Stevenson slammed head first into the wall at full speed, leaving him motionless on the ground. Stevenson was knocked unconscience as teammates, coaches and paramedics surrounded him. He was carted off by the paramedics and taken to a local hospital in Appleton.
“They said I laid there motionless for about 30 seconds,” Stevenson said. “To my knowledge, I thought as soon as I hit the wall I was moving my hands and stuff, but they said I didn’t move for about 30 seconds. Then finally I started moving my hands and trying to get up or something like that, but, yeah, I completely blacked out.”
Stevenson was at the hospital for almost two hours. He said it took “forever” to get him off the stability board because they wanted to make sure there was nothing wrong with his neck or spine.
Stevenson said his concussion was embarrassing.
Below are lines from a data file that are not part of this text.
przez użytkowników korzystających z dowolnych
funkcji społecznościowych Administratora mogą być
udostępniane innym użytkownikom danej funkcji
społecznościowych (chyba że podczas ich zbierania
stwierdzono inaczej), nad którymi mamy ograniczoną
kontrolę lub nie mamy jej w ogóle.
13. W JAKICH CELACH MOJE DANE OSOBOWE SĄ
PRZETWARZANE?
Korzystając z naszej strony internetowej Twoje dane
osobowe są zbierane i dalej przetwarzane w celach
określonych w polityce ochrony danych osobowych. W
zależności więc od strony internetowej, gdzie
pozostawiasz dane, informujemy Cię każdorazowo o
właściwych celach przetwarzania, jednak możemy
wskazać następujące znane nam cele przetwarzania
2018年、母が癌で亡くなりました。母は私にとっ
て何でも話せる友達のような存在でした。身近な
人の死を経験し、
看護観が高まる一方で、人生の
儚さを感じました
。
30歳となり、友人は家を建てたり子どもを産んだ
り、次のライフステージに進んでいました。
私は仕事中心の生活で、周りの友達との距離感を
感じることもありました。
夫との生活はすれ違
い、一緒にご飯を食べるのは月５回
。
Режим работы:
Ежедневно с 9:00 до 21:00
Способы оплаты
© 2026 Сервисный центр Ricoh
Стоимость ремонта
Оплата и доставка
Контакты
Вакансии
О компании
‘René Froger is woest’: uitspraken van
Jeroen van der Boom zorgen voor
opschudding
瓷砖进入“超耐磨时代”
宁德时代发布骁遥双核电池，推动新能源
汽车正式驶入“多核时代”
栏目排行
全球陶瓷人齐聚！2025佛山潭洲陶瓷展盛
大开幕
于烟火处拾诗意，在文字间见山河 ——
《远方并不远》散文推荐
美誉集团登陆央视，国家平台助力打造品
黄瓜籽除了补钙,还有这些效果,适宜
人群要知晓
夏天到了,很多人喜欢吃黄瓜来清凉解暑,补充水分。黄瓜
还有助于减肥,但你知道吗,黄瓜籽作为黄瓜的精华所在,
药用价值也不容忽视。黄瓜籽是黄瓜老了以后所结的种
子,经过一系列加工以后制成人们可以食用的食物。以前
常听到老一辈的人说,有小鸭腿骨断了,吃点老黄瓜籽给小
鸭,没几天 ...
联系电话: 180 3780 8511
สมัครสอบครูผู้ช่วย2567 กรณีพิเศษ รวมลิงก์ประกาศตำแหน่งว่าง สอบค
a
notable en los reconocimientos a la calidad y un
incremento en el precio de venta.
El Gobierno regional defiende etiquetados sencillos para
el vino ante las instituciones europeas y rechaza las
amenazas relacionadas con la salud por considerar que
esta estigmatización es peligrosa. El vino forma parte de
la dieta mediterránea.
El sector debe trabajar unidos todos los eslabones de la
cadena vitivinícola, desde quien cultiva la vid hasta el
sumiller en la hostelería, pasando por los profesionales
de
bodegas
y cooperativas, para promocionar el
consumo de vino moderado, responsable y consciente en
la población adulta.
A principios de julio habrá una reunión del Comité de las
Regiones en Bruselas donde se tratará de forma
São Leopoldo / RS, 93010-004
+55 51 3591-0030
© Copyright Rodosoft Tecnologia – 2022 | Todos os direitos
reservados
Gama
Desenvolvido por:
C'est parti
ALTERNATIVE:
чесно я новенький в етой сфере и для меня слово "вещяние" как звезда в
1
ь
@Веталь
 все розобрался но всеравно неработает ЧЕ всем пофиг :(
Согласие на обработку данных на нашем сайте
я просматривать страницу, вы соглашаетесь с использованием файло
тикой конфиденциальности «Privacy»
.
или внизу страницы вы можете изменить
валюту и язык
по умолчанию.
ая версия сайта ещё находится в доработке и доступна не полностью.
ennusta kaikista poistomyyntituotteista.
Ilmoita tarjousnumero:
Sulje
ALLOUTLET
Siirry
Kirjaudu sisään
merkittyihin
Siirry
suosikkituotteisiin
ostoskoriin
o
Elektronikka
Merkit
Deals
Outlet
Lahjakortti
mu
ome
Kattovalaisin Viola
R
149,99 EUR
After he returned home from Wisconsin, Stevenson was out of action for three to four weeks. He was scheduled to travel to New York to play in the New York Collegiate Baseball League when Webster’s season ended. It ended shorter than he and his teammates expected.
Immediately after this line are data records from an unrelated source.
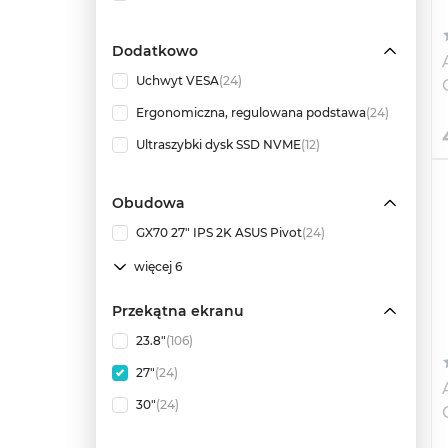
Dodatkowo
Uchwyt VESA
(24)
Ergonomiczna, regulowana podstawa
(24)
Ultraszybki dysk SSD NVME
(12)
Obudowa
GX70 27" IPS 2K ASUS Pivot
(24)
więcej 6
Przekątna ekranu
23.8"
(106)
27"
(24)
30"
(24)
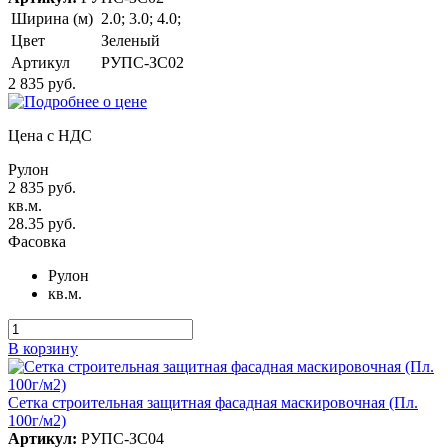
Ширина (м)
2.0; 3.0; 4.0;
Цвет
Зеленый
Артикул
РУПС-ЗС02
2 835 руб.
Цена с НДС
Рулон
2 835 руб.
кв.м.
28.35 руб.
Фасовка
Рулон
кв.м.
В корзину
Сетка строительная защитная фасадная маскировочная (Пл.
100г/м2)
Артикул:
РУПС-ЗС04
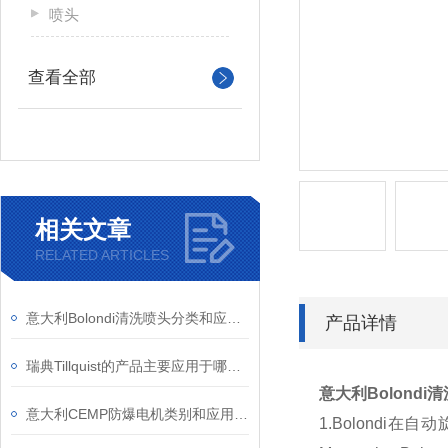
喷头
查看全部
相关文章
RELATED ARTICLES
意大利Bolondi清洗喷头分类和应用领域？
产品详情
瑞典Tillquist的产品主要应用于哪些行业？
意大利Bolondi
意大利CEMP防爆电机类别和应用领域
1.Bolondi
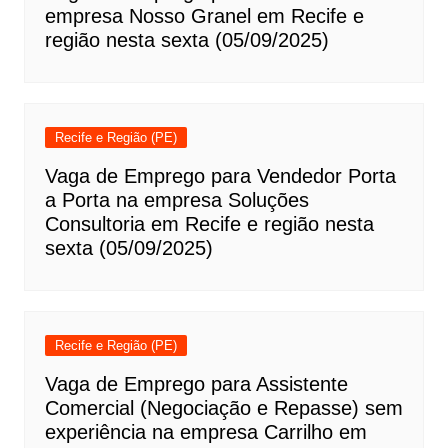
empresa Nosso Granel em Recife e
região nesta sexta (05/09/2025)
Recife e Região (PE)
Vaga de Emprego para Vendedor Porta
a Porta na empresa Soluções
Consultoria em Recife e região nesta
sexta (05/09/2025)
Recife e Região (PE)
Vaga de Emprego para Assistente
Comercial (Negociação e Repasse) sem
experiência na empresa Carrilho em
During his time away from the game he loves, Stevenson couldn’t do much because of his concussion. To keep himself busy, he did light workouts to stay in shape for summer ball.
“I couldn’t really do anything that caused too much strain, like watching TV or looking at screens,” Stevenson said. “So I did light workouts and took the baseline test that our athletic trainers have all athletes take that have a concussion.”
Stevenson had to be cleared before he traveled to New York for the summer.
“When I finally did get up there, I was more anxious to get back on the horse,” Stevenson said.
At the same time, Stevenson said the fear of running into a wall again made him nervous.
“It was more about being anxious and antsy to get back out there,” Stevenson said. “In baseball, you are going to have things happen; it’s just … how you let it affect you.”
Since Stevenson’s injury in May, he’s been getting headaches occasionally. He said he’s not sure whether the headaches are related to his concussion.